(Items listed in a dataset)
══════════
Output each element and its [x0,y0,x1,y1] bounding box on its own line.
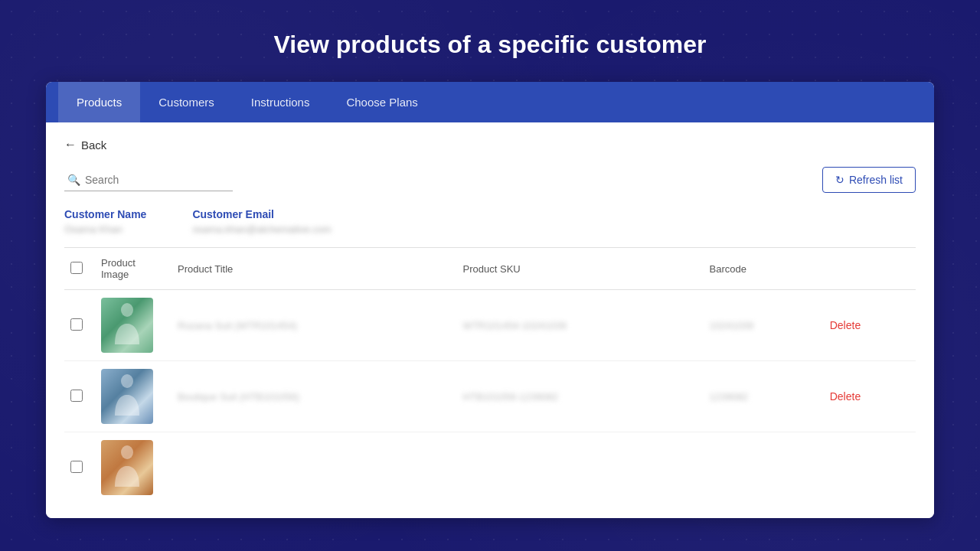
svg-point-2 [121,445,133,459]
col-checkbox [64,248,95,290]
nav-item-customers[interactable]: Customers [140,82,233,122]
customer-email-label: Customer Email [192,208,332,220]
nav-bar: Products Customers Instructions Choose P… [46,82,934,122]
select-all-checkbox[interactable] [70,262,83,274]
delete-cell: Delete [824,361,916,432]
product-image-cell [95,290,172,361]
back-arrow-icon: ← [64,138,77,152]
customer-email-value: osama.khan@alchemative.com [192,223,332,235]
product-image-cell [95,432,172,504]
col-product-title: Product Title [172,248,457,290]
table-header-row: Product Image Product Title Product SKU … [64,248,916,290]
table-row [64,432,916,504]
refresh-button[interactable]: ↻ Refresh list [822,167,916,193]
content-area: ← Back 🔍 ↻ Refresh list Customer Name Os… [46,122,934,518]
svg-point-0 [121,303,133,317]
product-title-cell: Rozana Suit (WTR101454) [172,290,457,361]
product-sku-cell: WTR101454-10241039 [457,290,704,361]
product-title-cell [172,432,457,504]
products-table: Product Image Product Title Product SKU … [64,247,916,503]
product-image [101,369,153,424]
col-product-image: Product Image [95,248,172,290]
barcode-cell: 1239082 [703,361,823,432]
svg-point-1 [121,374,133,388]
col-barcode: Barcode [703,248,823,290]
row-checkbox-cell [64,361,95,432]
product-title-cell: Boutique Suit (HTB101056) [172,361,457,432]
col-actions [824,248,916,290]
product-sku-cell [457,432,704,504]
row-checkbox-1[interactable] [70,390,83,402]
table-row: Rozana Suit (WTR101454)WTR101454-1024103… [64,290,916,361]
search-wrapper: 🔍 [64,169,233,191]
search-refresh-row: 🔍 ↻ Refresh list [64,167,916,193]
back-button-label: Back [81,139,106,152]
customer-name-field: Customer Name Osama Khan [64,208,146,235]
refresh-button-label: Refresh list [849,174,903,186]
row-checkbox-cell [64,432,95,504]
page-title: View products of a specific customer [274,31,707,59]
nav-item-products[interactable]: Products [58,82,140,122]
refresh-icon: ↻ [835,174,844,186]
customer-email-field: Customer Email osama.khan@alchemative.co… [192,208,332,235]
row-checkbox-2[interactable] [70,461,83,473]
customer-name-value: Osama Khan [64,223,146,235]
product-sku-cell: HTB101056-1239082 [457,361,704,432]
delete-button-0[interactable]: Delete [830,319,861,331]
row-checkbox-0[interactable] [70,318,83,331]
product-image [101,440,153,495]
nav-item-instructions[interactable]: Instructions [233,82,328,122]
barcode-cell: 10241039 [703,290,823,361]
delete-cell [824,432,916,504]
product-image-cell [95,361,172,432]
barcode-cell [703,432,823,504]
search-icon: 🔍 [67,174,80,186]
product-image [101,298,153,353]
customer-info: Customer Name Osama Khan Customer Email … [64,208,916,235]
col-product-sku: Product SKU [457,248,704,290]
nav-item-choose-plans[interactable]: Choose Plans [328,82,436,122]
row-checkbox-cell [64,290,95,361]
customer-name-label: Customer Name [64,208,146,220]
delete-cell: Delete [824,290,916,361]
search-input[interactable] [85,174,230,186]
main-card: Products Customers Instructions Choose P… [46,82,934,518]
delete-button-1[interactable]: Delete [830,390,861,403]
back-button[interactable]: ← Back [64,138,106,152]
table-row: Boutique Suit (HTB101056)HTB101056-12390… [64,361,916,432]
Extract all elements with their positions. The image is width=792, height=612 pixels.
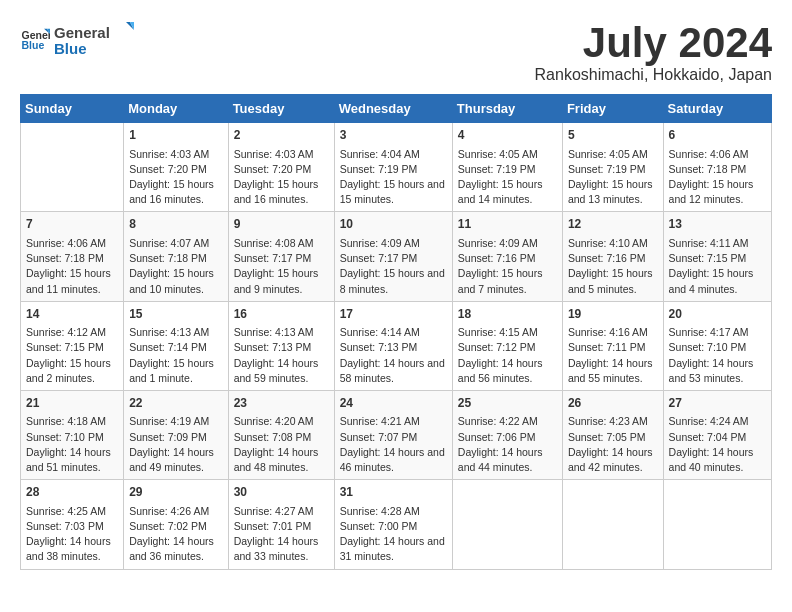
sunrise: Sunrise: 4:25 AM [26,504,118,519]
day-number: 5 [568,127,658,144]
daylight: Daylight: 14 hours and 33 minutes. [234,534,329,564]
calendar-cell: 1Sunrise: 4:03 AMSunset: 7:20 PMDaylight… [124,123,228,212]
calendar-cell: 24Sunrise: 4:21 AMSunset: 7:07 PMDayligh… [334,390,452,479]
daylight: Daylight: 15 hours and 2 minutes. [26,356,118,386]
daylight: Daylight: 15 hours and 1 minute. [129,356,222,386]
sunset: Sunset: 7:17 PM [340,251,447,266]
sunset: Sunset: 7:04 PM [669,430,766,445]
daylight: Daylight: 14 hours and 46 minutes. [340,445,447,475]
calendar-table: SundayMondayTuesdayWednesdayThursdayFrid… [20,94,772,569]
sunrise: Sunrise: 4:04 AM [340,147,447,162]
sunset: Sunset: 7:12 PM [458,340,557,355]
calendar-cell: 6Sunrise: 4:06 AMSunset: 7:18 PMDaylight… [663,123,771,212]
calendar-header: SundayMondayTuesdayWednesdayThursdayFrid… [21,95,772,123]
sunset: Sunset: 7:16 PM [458,251,557,266]
calendar-cell: 22Sunrise: 4:19 AMSunset: 7:09 PMDayligh… [124,390,228,479]
day-number: 31 [340,484,447,501]
calendar-week-row: 1Sunrise: 4:03 AMSunset: 7:20 PMDaylight… [21,123,772,212]
calendar-cell: 19Sunrise: 4:16 AMSunset: 7:11 PMDayligh… [562,301,663,390]
sunrise: Sunrise: 4:05 AM [568,147,658,162]
calendar-cell: 18Sunrise: 4:15 AMSunset: 7:12 PMDayligh… [452,301,562,390]
day-number: 19 [568,306,658,323]
svg-text:General: General [54,24,110,41]
day-number: 23 [234,395,329,412]
calendar-cell: 28Sunrise: 4:25 AMSunset: 7:03 PMDayligh… [21,480,124,569]
sunset: Sunset: 7:05 PM [568,430,658,445]
day-number: 14 [26,306,118,323]
sunset: Sunset: 7:10 PM [669,340,766,355]
calendar-week-row: 21Sunrise: 4:18 AMSunset: 7:10 PMDayligh… [21,390,772,479]
sunset: Sunset: 7:18 PM [129,251,222,266]
calendar-week-row: 7Sunrise: 4:06 AMSunset: 7:18 PMDaylight… [21,212,772,301]
calendar-cell: 29Sunrise: 4:26 AMSunset: 7:02 PMDayligh… [124,480,228,569]
sunrise: Sunrise: 4:21 AM [340,414,447,429]
daylight: Daylight: 15 hours and 12 minutes. [669,177,766,207]
daylight: Daylight: 15 hours and 7 minutes. [458,266,557,296]
sunset: Sunset: 7:17 PM [234,251,329,266]
day-of-week-header: Friday [562,95,663,123]
sunset: Sunset: 7:19 PM [568,162,658,177]
sunrise: Sunrise: 4:22 AM [458,414,557,429]
sunset: Sunset: 7:19 PM [340,162,447,177]
day-number: 2 [234,127,329,144]
calendar-cell: 15Sunrise: 4:13 AMSunset: 7:14 PMDayligh… [124,301,228,390]
calendar-cell: 13Sunrise: 4:11 AMSunset: 7:15 PMDayligh… [663,212,771,301]
calendar-cell: 12Sunrise: 4:10 AMSunset: 7:16 PMDayligh… [562,212,663,301]
calendar-cell [21,123,124,212]
daylight: Daylight: 14 hours and 40 minutes. [669,445,766,475]
day-number: 15 [129,306,222,323]
day-number: 4 [458,127,557,144]
sunrise: Sunrise: 4:03 AM [234,147,329,162]
calendar-cell: 10Sunrise: 4:09 AMSunset: 7:17 PMDayligh… [334,212,452,301]
sunset: Sunset: 7:03 PM [26,519,118,534]
sunset: Sunset: 7:06 PM [458,430,557,445]
day-number: 28 [26,484,118,501]
logo: General Blue General Blue [20,20,134,60]
daylight: Daylight: 15 hours and 15 minutes. [340,177,447,207]
sunset: Sunset: 7:00 PM [340,519,447,534]
calendar-cell: 2Sunrise: 4:03 AMSunset: 7:20 PMDaylight… [228,123,334,212]
sunrise: Sunrise: 4:06 AM [669,147,766,162]
calendar-cell [562,480,663,569]
sunset: Sunset: 7:13 PM [340,340,447,355]
daylight: Daylight: 15 hours and 11 minutes. [26,266,118,296]
calendar-cell: 21Sunrise: 4:18 AMSunset: 7:10 PMDayligh… [21,390,124,479]
calendar-cell: 26Sunrise: 4:23 AMSunset: 7:05 PMDayligh… [562,390,663,479]
calendar-cell: 17Sunrise: 4:14 AMSunset: 7:13 PMDayligh… [334,301,452,390]
sunrise: Sunrise: 4:27 AM [234,504,329,519]
sunset: Sunset: 7:16 PM [568,251,658,266]
daylight: Daylight: 15 hours and 8 minutes. [340,266,447,296]
sunrise: Sunrise: 4:10 AM [568,236,658,251]
daylight: Daylight: 15 hours and 5 minutes. [568,266,658,296]
sunset: Sunset: 7:20 PM [129,162,222,177]
day-number: 13 [669,216,766,233]
calendar-week-row: 14Sunrise: 4:12 AMSunset: 7:15 PMDayligh… [21,301,772,390]
day-of-week-header: Wednesday [334,95,452,123]
sunrise: Sunrise: 4:18 AM [26,414,118,429]
header: General Blue General Blue July 2024 Rank… [20,20,772,84]
title-area: July 2024 Rankoshimachi, Hokkaido, Japan [535,20,772,84]
sunrise: Sunrise: 4:03 AM [129,147,222,162]
day-number: 6 [669,127,766,144]
sunrise: Sunrise: 4:14 AM [340,325,447,340]
sunrise: Sunrise: 4:13 AM [129,325,222,340]
sunrise: Sunrise: 4:06 AM [26,236,118,251]
day-number: 22 [129,395,222,412]
daylight: Daylight: 14 hours and 59 minutes. [234,356,329,386]
calendar-cell: 27Sunrise: 4:24 AMSunset: 7:04 PMDayligh… [663,390,771,479]
sunrise: Sunrise: 4:17 AM [669,325,766,340]
day-of-week-header: Thursday [452,95,562,123]
sunset: Sunset: 7:18 PM [669,162,766,177]
day-number: 9 [234,216,329,233]
calendar-cell: 20Sunrise: 4:17 AMSunset: 7:10 PMDayligh… [663,301,771,390]
calendar-week-row: 28Sunrise: 4:25 AMSunset: 7:03 PMDayligh… [21,480,772,569]
svg-text:Blue: Blue [22,39,45,51]
daylight: Daylight: 15 hours and 9 minutes. [234,266,329,296]
sunset: Sunset: 7:15 PM [669,251,766,266]
sunrise: Sunrise: 4:05 AM [458,147,557,162]
daylight: Daylight: 15 hours and 13 minutes. [568,177,658,207]
main-title: July 2024 [535,20,772,66]
daylight: Daylight: 14 hours and 38 minutes. [26,534,118,564]
calendar-cell: 11Sunrise: 4:09 AMSunset: 7:16 PMDayligh… [452,212,562,301]
daylight: Daylight: 15 hours and 16 minutes. [129,177,222,207]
══════════
*AIM OF THE EXERCISE:*
Copy each line of the records containing the string "General".

*COMPLETED EXERCISE:*
svg-text:General: General [54,24,110,41]
logo: General Blue General Blue [20,20,134,60]
header: General Blue General Blue July 2024 Rank… [20,20,772,84]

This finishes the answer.